今回のオレも、この攻撃を後方にジャンプして後退して避ける。 すると、そこでオレは姿を消した。
シュッ、ドゴォーン、ズバァーン!
一瞬で巨大な白い化物の左側の頭の顔面へ移動して、鋭く素早く右拳の一撃を顔面に叩きつける。 すると一瞬で左側の頭が破壊された。 またすぐにオレは姿を消して、今度は一瞬で巨大な白い化物の右側の頭の顔面へ移動して、鋭く素早く左拳の一撃を顔面に叩きつける。 すると一瞬で右側の頭も破壊された。
シュッ、ドゴォーン、ズバァーン!
なんとなんと、さっきまではダメージを与えていても、決して破壊することができなかった頭部を、今度は見事に破壊した。
最後にオレがあの闘気から、小型の球体(外周が黄金で内部が漆黒のエネルギーが凝縮された光弾)を瞬時に造り出し、それを頭の無い胴体に向かって投げつける。
ブゥーン、シュッ!
「【神納覇・烈巌掌】」
ズバァッ、ドッカァーーーン!
その小型の球体(外周が黄金で内部が漆黒のエネルギーが凝縮された光弾)が見事に胴体に命中。 そのまま大爆発を起こし、巨大な白い化物の身体が爆散・爆死する。 それはまさに一瞬の出来事だった。 その爆発の威力・衝撃は塔内部全体に及ぶほどだった。
「「「「……」」」」
「「……」」
カグツチやエクリバたちが驚愕・無言で戦況を見つめており、女神二人も愕然・唖然で戦況を見つめていた。
[※アドーレやシャニルたちはオリンデルスのバリヤーで守られており、女神たちも自分たちでバリヤーを張って爆発から身を守る]
そんな中でアドーレとオリンデルスが、それぞれ彼のことを考える。
本当に素晴らしいです。
しっかりと制御しています。
まさか…ここまでの力を蓄えていたとは…驚きでしたが、その力をここまで制御できていることにも驚きですよ。 あなたはやはりどんでもない人です。
へぇ~~。
やるじゃないか…ヴァグドー。
やっぱりキミもただ者ではなかったということか。 あの力を暴走させずに巧みに使っている。 これは凄いことだよ。 まぁ…使用時間はかなり短いけど、それでもお釣りが来るほどの成果だよ。
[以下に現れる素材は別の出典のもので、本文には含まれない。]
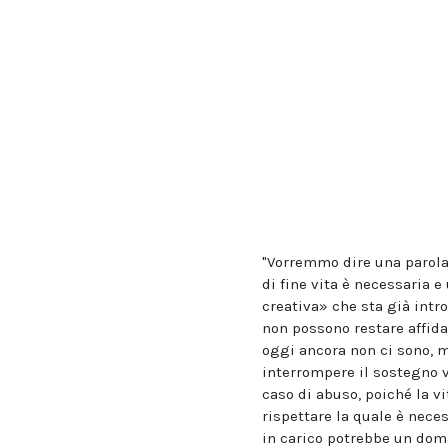
"Vorremmo dire una parola 
di fine vita è necessaria e
creativa» che sta già intr
non possono restare affida
oggi ancora non ci sono, m
interrompere il sostegno v
caso di abuso, poiché la vi
rispettare la quale è nece
in carico potrebbe un doma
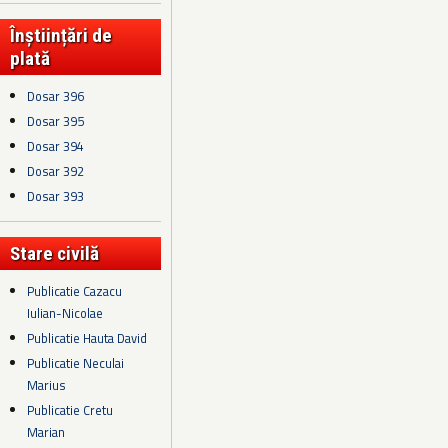
Înștiințări de
plată
Dosar 396
Dosar 395
Dosar 394
Dosar 392
Dosar 393
Stare civilă
Publicatie Cazacu
Iulian-Nicolae
Publicatie Hauta David
Publicatie Neculai
Marius
Publicatie Cretu
Marian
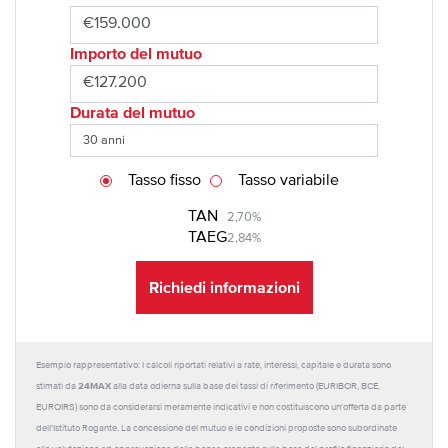
Importo del mutuo
Durata del mutuo
Tasso fisso
Tasso variabile
TAN
2,70%
TAEG
2,84%
Richiedi informazioni
Esempio rappresentativo: I calcoli riportati relativi a rate, interessi, capitale e durata sono
24MAX
stimati da
alla data odierna sulla base dei tassi di riferimento (EURIBOR, BCE,
EUROIRS) sono da considerarsi meramente indicativi e non costituiscono un'offerta da parte
dell'Istituto Rogante. La concessione del mutuo e le condizioni proposte sono subordinate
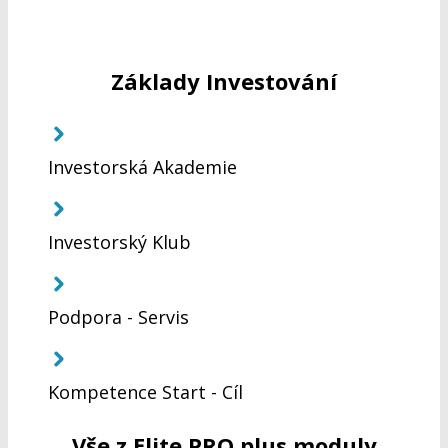
Základy Investování
Investorská Akademie
Investorský Klub
Podpora - Servis
Kompetence Start - Cíl
Vše z Elite PRO plus moduly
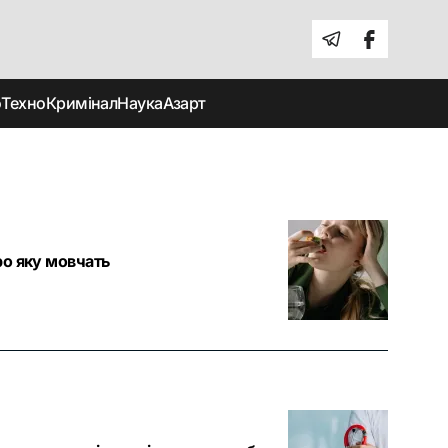
о
Техно
Кримінал
Наука
Азарт
ро яку мовчать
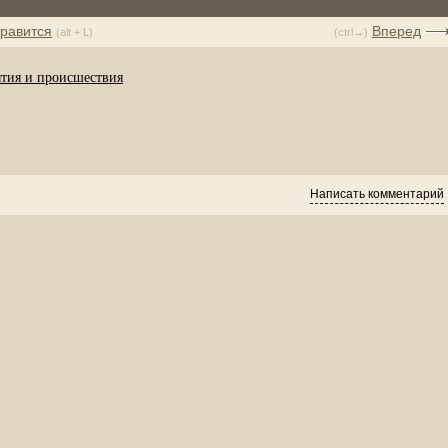
равится
Вперед
(alt + L)
(ctrl→)
тия и происшествия
Написать комментарий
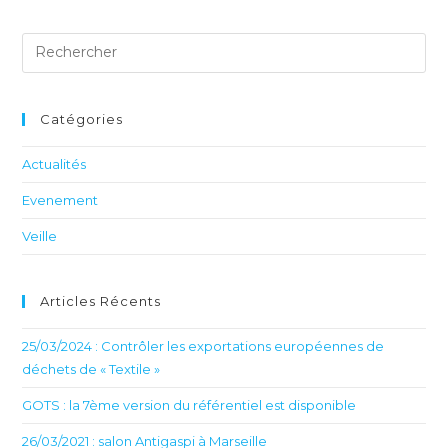
Catégories
Actualités
Evenement
Veille
Articles Récents
25/03/2024 : Contrôler les exportations européennes de
déchets de « Textile »
GOTS : la 7ème version du référentiel est disponible
26/03/2021 : salon Antigaspi à Marseille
従来の彼では、多少なりとも手こずっていた相手をスーパー・ヴァグドーXは、ほぼ一瞬で倒してしまったのである。 この力・姿・性格こそが、本来の彼そのものなのか? それとも本来の彼は封印・制御・隠蔽して、仮のヴァグドーを形成していったのか? どちらが本当の彼なのか? それは誰にも解らない。 おそらく本人さえも―――。 いずれにしても、ようやくあの巨大な白い化物を消滅させたヴァグドー。
スタッ!
「ふーう、やっと終わったな」
彼が元の場所に戻ると、いつの間にか元の姿に戻ってた。 あの異様な闘気も消えていた。 どうやら長時間の解放は不可能のようだ。 だから勝負を急いだのか?
「あら、勝ったわね?」
「ええ、本当に勝ってしまったわ」
「おお、やったぁーーっ!」
「さすがはヴァグドーだ!」
「ダーリン…ステキ♪」
「やっぱり勝ったわねぇ~♪」
「やっぱりどんでもない人ですね?」
「ああ、そうだな」
「これがヴァグドーさんの力…」
その場にいた者たちが、この激しい戦闘を見終えて、それぞれが思い思いの感想を述べてる。
「ん? なんじゃ…アレは?」
すると巨大な白い化物の身体が消滅した所から、剣先が地面に刺さった状態で剣が現れた。 さらに女神スクルドが持っていたと思われた剣らしきモノも既に消えていた。
「アレは《二兎追うものは、一兎をも得ず》を倒した後に現れるドロップアイテム…伝説の皇剣【水候炉の剣】です。」
「つまり、アレが出てきたということは…正式に《二兎追うものは、一兎をも得ず》を倒した証になるわね。」
「おお、そうか! 遂にやったか!」
ここで伝説の皇剣【水候炉の剣】が登場したことで、彼が真の勝利者となった。
[ヴァグドー.VS.《二兎追うものは、一兎をも得ず》→ヴァグドーの勝利]
彼が伝説の皇剣【水候炉の剣】の所まで歩いていき、その剣の柄を握って、そのままアドーレの方へ向けて投げた。
ホイ!
「ほれ、アドーレよ。 コレを受け取れ」
「はい、どうも」
ガッ!
アドーレが伝説の皇剣【水候炉の剣】を受け取る。
「くれるのですか?」
「ふむ、ワシは既に二本持っとる。
これ以上は必要ない」
「そうですか。 ありがとうございます」
「二人も構わんな」
「私たちは別に構わないよ」
「ソレはあなたのモノだから、あなたの好きにすればいいよ」
「ふむ、そうか」
「それじゃあ、私たちはこれで失礼するよ」
「じゃあ、私たちは帰るよ」
「さぁ、ワシらも戻るぞ!」
「「「はい!」」」
「「は~い~♪」」
「「ああ」」
正式に伝説の皇剣【水候炉の剣】は勇者アドーレの所有物となった。 その後で女神二人も塔から立ち去った。 それからヴァグドーたち『塔突入組』も塔から出ていった。 そして『女神の巨塔』も消滅した。 これでヴァグドーたちが関所・巨塔の攻略に成功した。
♪勇者アドーレは伝説の皇剣【水候炉の剣】を手に入れた♪
※【神納覇・烈巌掌】とは、先程の連続攻撃のことである。 右拳からの左拳で打撃した後に、小型の球体(外周が黄金で内部が漆黒のエネルギーが凝縮された光弾)を放って攻撃する一連の流れを【神納覇・烈巌掌】という。 もの凄い威力・破壊力があり、どんな強敵も一瞬で葬れる一撃必殺。 この必殺技はスーパー・ヴァグドーXの時にしか使用できない。